- Italian Netflix poster
- Italian: Adorazione
- Genre: Teen drama; Coming-of-age;
- Based on: Adorazione by Alice Urciuolo
- Written by: Donatella Diamanti; Tommaso Matano; Giovanni Galassi; Gianluca Gloria; Francesca Tozzi;
- Directed by: Stefano Mordini
- Starring: Noemi Maganini; Alice Lupparelli; Beatrice Puccilli; Penelope Raggi; Luigi Bruno; Giulio Brizzi; Tommaso Donadoni; Federico Russo; Barbara Chichiarelli; Claudia Potenza; Ilenia Pastorelli; Noemi;
- Country of origin: Italy
- Original language: Italian
- No. of seasons: 1
- No. of episodes: 6

Production
- Executive producers: Chiara Grassi; Linda Vianello;
- Producer: Roberto Sessa
- Editors: Chiara De Cunto; Davide Minotti;
- Running time: 41–51 minutes
- Production company: Picomedia

Original release
- Network: Netflix
- Release: 20 November 2024

= Adoration (TV series) =

Italian teen drama television series

Adoration (Adorazione) is an Italian teen drama television series directed by Stefano Mordini, based on the novel of the same name by Alice Urciuolo.

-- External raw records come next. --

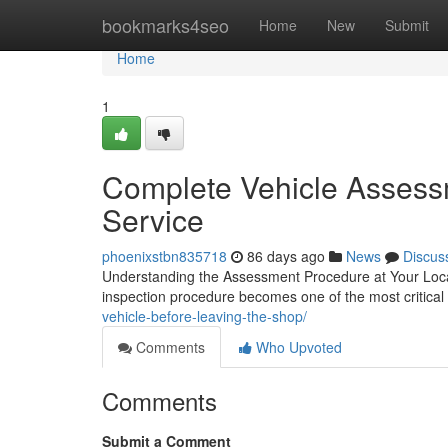
Home
bookmarks4seo
Home
New
Submit
Home
1
Complete Vehicle Assess
Service
phoenixstbn835718
86 days ago
News
Discus
Understanding the Assessment Procedure at Your Local
inspection procedure becomes one of the most critical s
vehicle-before-leaving-the-shop/
Comments
Who Upvoted
Comments
Submit a Comment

It premiered at the 19th Rome Film Festival before being released on Netflix on 20 November 2024.

==Cast==
- Alice Lupparelli as Elena
- Noemi Megagnini as Vanessa
- Beatrice Puccilli as Vera, Vanessa's cousin
- Giulio Brizzi as Giorgio, Vanessa's cousin and Vera's brother
- Penelope Raggi as Diana
- Luigi Bruno as Gianmarco
- Tommaso Donadoni as Enrico
- Federico Russo as Christian
- Alessia Cosmo as Teresa
- Federica Bonocore as Melissa
- Claudia Potenza as Manuela, Vanessa's mother
- Barbara Chichiarelli as Chiara, Melissa's aunt
- Ilenia Pastorelli as Enza, Vera and Giorgio's mother
- Noemi as Diletta, Diana's mother
- Max Mazzotta as Ricotta
- Mario Sgueglia as Andrea

==Episodes==

| No. | Title | Duration | Original release date |
|---|---|---|---|
| 1 | "Episode 1" | 44 min | 20 November 2024 |
| 2 | "Episode 2" | 42 min | 20 November 2024 |
| 3 | "Episode 3" | 46 min | 20 November 2024 |
| 4 | "Episode 4" | 45 min | 20 November 2024 |
| 5 | "Episode 5" | 41 min | 20 November 2024 |
| 6 | "Episode 6" | 51 min | 20 November 2024 |

==Production==
Netflix announced that they were adapting Alice Urciuolo's novel Adorazione in September 2023. The series was shot in Latina and Sabaudia.

==Release==
A teaser trailer was released on 2 October 2024. The official trailer was released on 23 October 2024. The series premiered at the 19th Rome Film Festival in the Alice nelle Città section. It was released on Netflix on 20 November 2024.